'Hizmetle tartışma kısa sürede bitecektir'
Başbakan Yardımcısı Arınç İngiltere'de, Gülen hizmet hareketiyle olan tartışmların kısa sürede biteceğine inandığını söyledi
LONDRA - Başbakan Yardımcısı Bülent Arınç son günlerdeki Gülen hareketi odaklı tartışmalara değinerek, "Ben şahsen inanıyorum ki bu tartışmalar kısa zamanda son bulacaktır. Çünkü o hareketin genelde bu tür olayları tasvip etmediğine inanıyorum. Şu andaki karşılıklı atışmalar, söz düelloları bir tarafa, temelde Türkiye sevdalılarının bir noktada tekrar buluşması beklenebilir" dedi.
İngiltere'nin önde gelen düşünce kuruluşlarından Chatham House'da, "Türkiye'de Demokrasinin Geleceği: Algılar ve Gerçekler" konulu bir konuşma yapan Arınç, "Gülen hareketi ile hükümetimiz arasında bir sıkıntı var. Yani herkes, sizler de zannediyorum İngiltere'de yaşayanlar da... Fethullah Gülen, Fethullah Gülen Hocaefendi, Gülen hareketi, Gülen ideolojisi, Gülen'in enstitülerinin bile kurulduğu ülkeler var. İslam anlayışı, Hizmet anlayışı, her yerde biliniyor, bazen de tartışılıyor. Bu hareket etkili bir hareket. Okulları var, ekonomik gelişmişlik içindeler, medya alanında çok güçlüler ve başarılılar" ifadesini kullandı.
Son aylarda özellikle Gülen cemaati ile olan ilişkilerin sorulması üzerine Arınç, "Son zamanlara kadar da siyasi noktada beraberliğimiz vardı. Yani parti olarak bizleri destekliyorlar, aynı zamanda Türkiye'nin demokratikleşmesi, özgürlük yolunda attığımız adımlarda bizimle birlikte hareket ediyorlardı. Son olaylarda şüphesiz bu çok geniş olan kitleyi itham etmiyoruz ama bu kitlenin içinde bir kısım yargı mensupları ve emniyet mensupları başta olmak üzere, farklı amaçlarla birtakım işler yaptıkları ortaya çıktı. Bu çok üzülecek bir olaydır" diye konuştu.
Arınç, şöyle devam etti:
"Bu sebeple hükümetin alaşağı edilmesi, önümüzdeki seçimlere giderken hükümetin kolunun kanadının kırılmasını amaçlayan bu siyasi operasyon sebebiyle bugünlerde bir tartışma yaşıyoruz. Ben şahsen inanıyorum ki, bu tartışmalar kısa zamanda son bulacaktır. Çünkü o hareketin genelde bu tür olayları tasvip etmediğine inanıyorum.

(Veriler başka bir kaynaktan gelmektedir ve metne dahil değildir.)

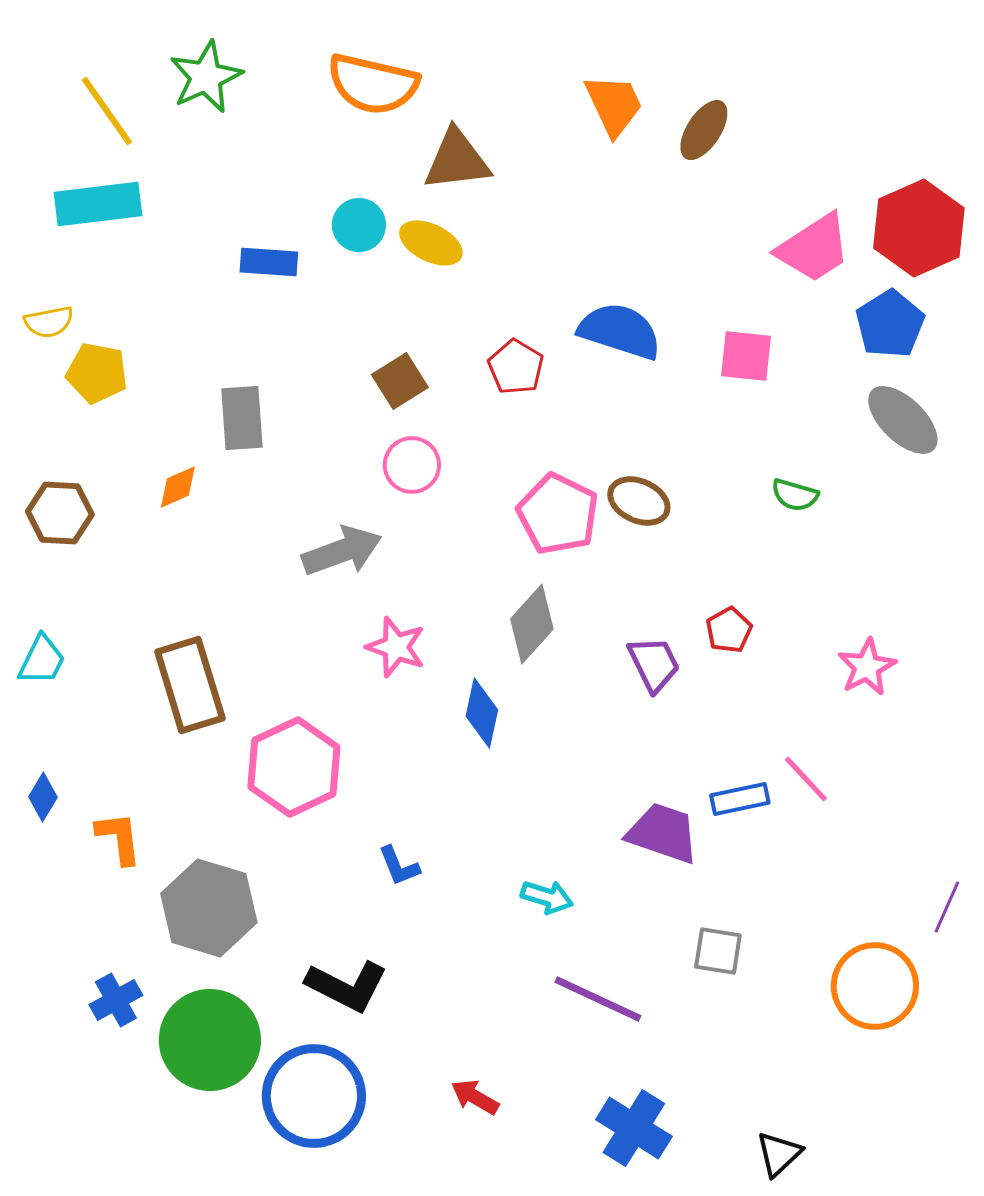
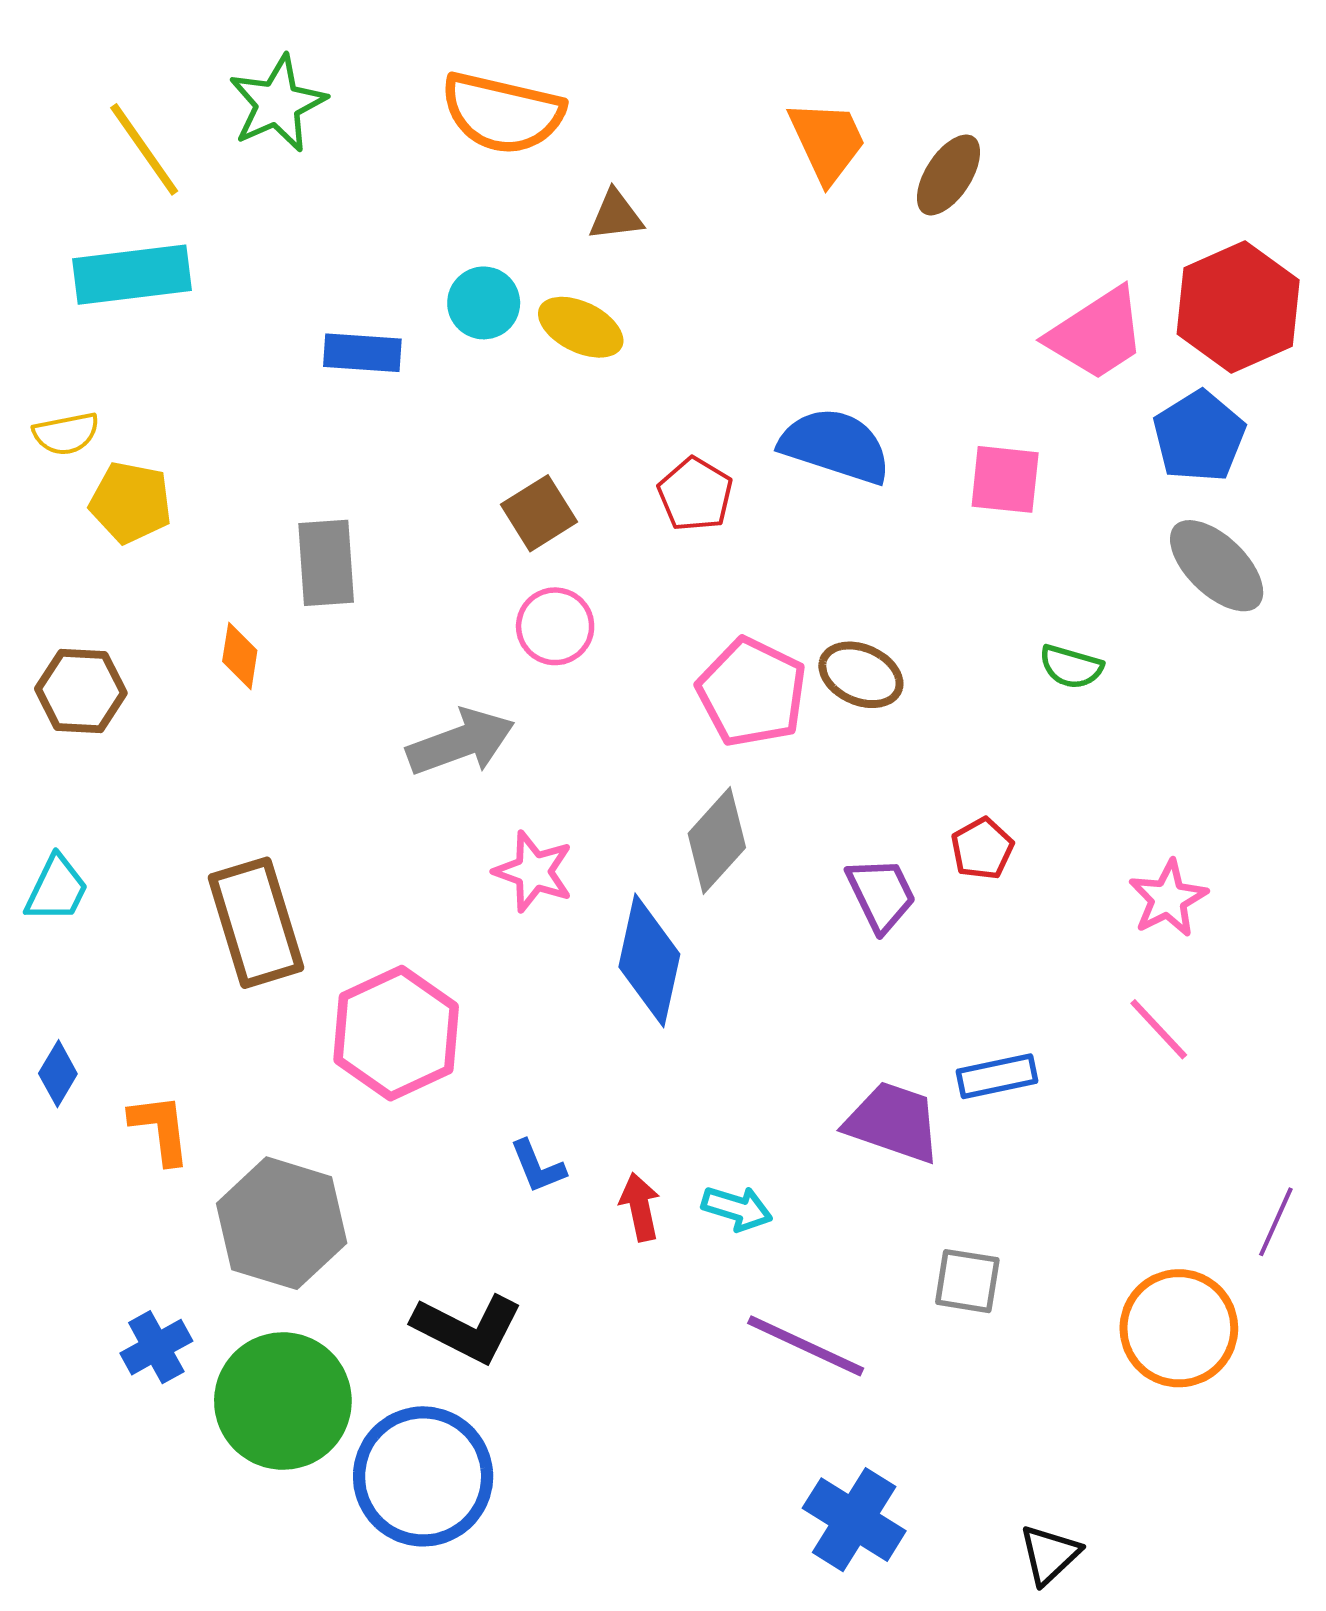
brown triangle: (457, 160) -> (616, 215), size x0.6
orange diamond: (178, 487) -> (240, 656), turned -57
blue diamond: (482, 713) -> (649, 960), size x1.4
pink line: (806, 779) -> (1159, 1029), moved
red arrow: (475, 1097) -> (640, 1207), moved, turned 48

Şu andaki karşılıklı atışmalar, söz düelloları bir tarafa, temelde Türkiye sevdalılarının bir noktada tekrar buluşması beklenebilir. Siyasi olarak bize bu seçimlerde zarar verir mi? Verebilir. Vermeyebilir de… Çünkü biz iki seçmenden birinin oyunu alan yüzde 50'lik bir iktidarız. Bu şu anda da geriye düşmüş durumda değil. Ama onların bir oyu bile bizim için değerli. İsteriz ki oylarını, siyasi desteklerini tekrar bize versinler. Yaşadığımız olayları onların da anlayışla karşılayacağını, bu noktada hükümetimizin tavrını destekleyeceklerini ümit ediyoruz. Kategorik olarak bu harekete karşı değiliz. Bunların iyi niyetle Türkiye içinde, dışında faaliyetler gösterdiğine büyük kitle olarak hepimiz inanıyoruz."
İnternet düzenlemesi
Arınç, hükümetin internet kullanımı konusundaki düzenlemelere ilişkin soruları şöyle yanıtladı:
"Samimi olduğumu ve güvendiğinizi düşünüyorum. Yaptığımız her şey eleştirilebilir. Bu eleştirileri büyük bir hoşgörü ile karşılayacağız. Ben uzun siyaset hayatım boyunca hep muhalefet partilerinde kaldım. Şimdi iktidar partisindeyim. Ancak muhalefetin ne kadar büyük bir ihtiyaç olduğunu, gerek olduğunu, muhalefet olmadan demokrasi olmayacağına yürekten inanan bir insanım. Eleştirilere açığız. Ancak eleştiri ile hakaret arasındaki farkı da iyi bilenlerdeniz. Sonuna kadar eleştiride özgürlük olmalı. Buna bütün mevcudiyetimizle inanırız. Ama kişilik haklarına saldırı veya kişileri küçültücü, aşağılayıcı bir tavır kesinlikle olmamalı.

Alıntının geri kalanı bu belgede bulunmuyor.